Our knowledge is stored in memory, classified, at least partially interpreted and ready to be used to predict future outcomes. But how do we know that there is something we don’t know, that something is missing?
I know the basics of how a car engine works, but I ignore the details. I am aware of my ignorance because I cannot provide a full rational explanation of how the engine works. I am also aware that I largely ignore the history of Australia, for instance. But this implies that I know at least that car engines and Australia exist, I acquired that knowledge at some point. I know enough about them to be conscious of my ignorance, even if I cannot be sure of how deep this ignorance is (possibly very deep).

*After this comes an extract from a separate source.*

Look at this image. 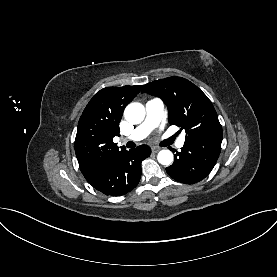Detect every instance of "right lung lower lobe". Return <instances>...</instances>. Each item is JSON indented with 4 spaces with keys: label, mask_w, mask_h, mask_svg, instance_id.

From early in our lives we know that something is missing in us. A part of us or, rather, a missing part. Let’s call it The Void. Where does this knowledge come from? It’s not that we see the shape of a continent and realise we need to fill the gap with facts. It’s more like a feeling of incompleteness. We’re missing a piece (at least). But how do we know this if we did not learn it?

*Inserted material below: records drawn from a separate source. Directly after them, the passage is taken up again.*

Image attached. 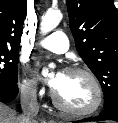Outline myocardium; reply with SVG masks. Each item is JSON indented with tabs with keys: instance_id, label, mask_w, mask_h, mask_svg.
I'll list each match as a JSON object with an SVG mask.
<instances>
[{
	"instance_id": "myocardium-1",
	"label": "myocardium",
	"mask_w": 118,
	"mask_h": 123,
	"mask_svg": "<svg viewBox=\"0 0 118 123\" xmlns=\"http://www.w3.org/2000/svg\"><path fill=\"white\" fill-rule=\"evenodd\" d=\"M66 72L85 75L94 88L95 100L93 104L87 108L75 109L63 104L59 99V97L57 96L56 92L52 91V100L55 106L59 108L61 111H63L64 113L69 114L71 116L80 117V116H88L96 113L103 104L104 93H103V88L99 80L95 76V74L87 68L78 67V66L68 67L66 69Z\"/></svg>"
}]
</instances>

I don’t remember being aware of this hole when I was small. It must have appeared later, which would mean it was acquired or developed, or maybe it was there from the start and I was just unaware of it. And then it was there forever.
We know of the existence of The Void through perception. We perceive this hole and we intuit what is inside. In fact, we know it: nothing. Obviously, we act as we would if a hole had suddenly appeared in our garden. After the initial puzzlement, we try to fill it. So we consume facts, store them in our memory in an interpreted manner and try to explain the hole. In our mind, knowledge = security, as it reduces uncertainty and allows to predict the future to a certain degree. We try to use this approach to deal with the Void, to understand it. It doesn’t work.

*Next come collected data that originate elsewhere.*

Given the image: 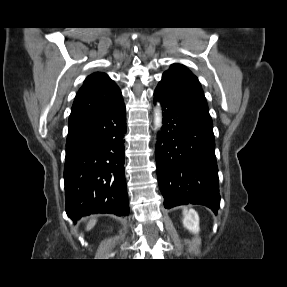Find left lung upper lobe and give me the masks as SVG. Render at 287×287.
Returning a JSON list of instances; mask_svg holds the SVG:
<instances>
[{
    "label": "left lung upper lobe",
    "instance_id": "left-lung-upper-lobe-1",
    "mask_svg": "<svg viewBox=\"0 0 287 287\" xmlns=\"http://www.w3.org/2000/svg\"><path fill=\"white\" fill-rule=\"evenodd\" d=\"M158 86L187 110L212 125L207 101L197 77L181 64H173L165 71Z\"/></svg>",
    "mask_w": 287,
    "mask_h": 287
}]
</instances>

Understanding comes through being aware of what is. To know exactly what is, the real, the actual, without interpreting it, without condemning or justifying it, is, surely, the beginning of wisdom.
Jiddu Krishnamurti, The First and Last Freedom
The hole, The Unknown, The Void, The Abyss… our main source of frustration and despair. We were so happy in the Garden of Eden, but we ate from the Tree of Wisdom – we acquired a rational mind – and we were expelled from Paradise. So here we are gazing at it, after realising that we cannot fill it with facts, with knowledge. It does stare back at us, as Nietzsche would put it…
What if the hole was an inverted image? What if the hole were real, the known, and everything else, which I have considered the known, were little more than my own projection? The Unknown cannot be known. At best, we can perceive its shape. We are aware of it. We come to terms with it. We let it be.
I want to throw a coin in it. It’s a ridiculous and irrational practice, but I can’t help myself. The coin will not come back. The Void will not care. I will be contaminating the uncanny hole with the quintessence of materialism. It will just absorb it as if nothing had happened. Does it have a bottom? If it does, it is not infinite; if it doesn’t, it is a tunnel. Our need to classify, to understand… we can’t just accept it as it is. Because… how is it? If I am to accept it, what am I actually accepting? An unknown of which I can barely know its existence and part of its contour.
To sit down, to wait and to look attentively is possibly the only thing I can do at this stage. I am going nowhere. What an interesting word nowhere, no-where, now-here.
…your tranquil yes to the changing over
Hermann Hesse, The Seasons of the Soul
into the formless void of the unlimited.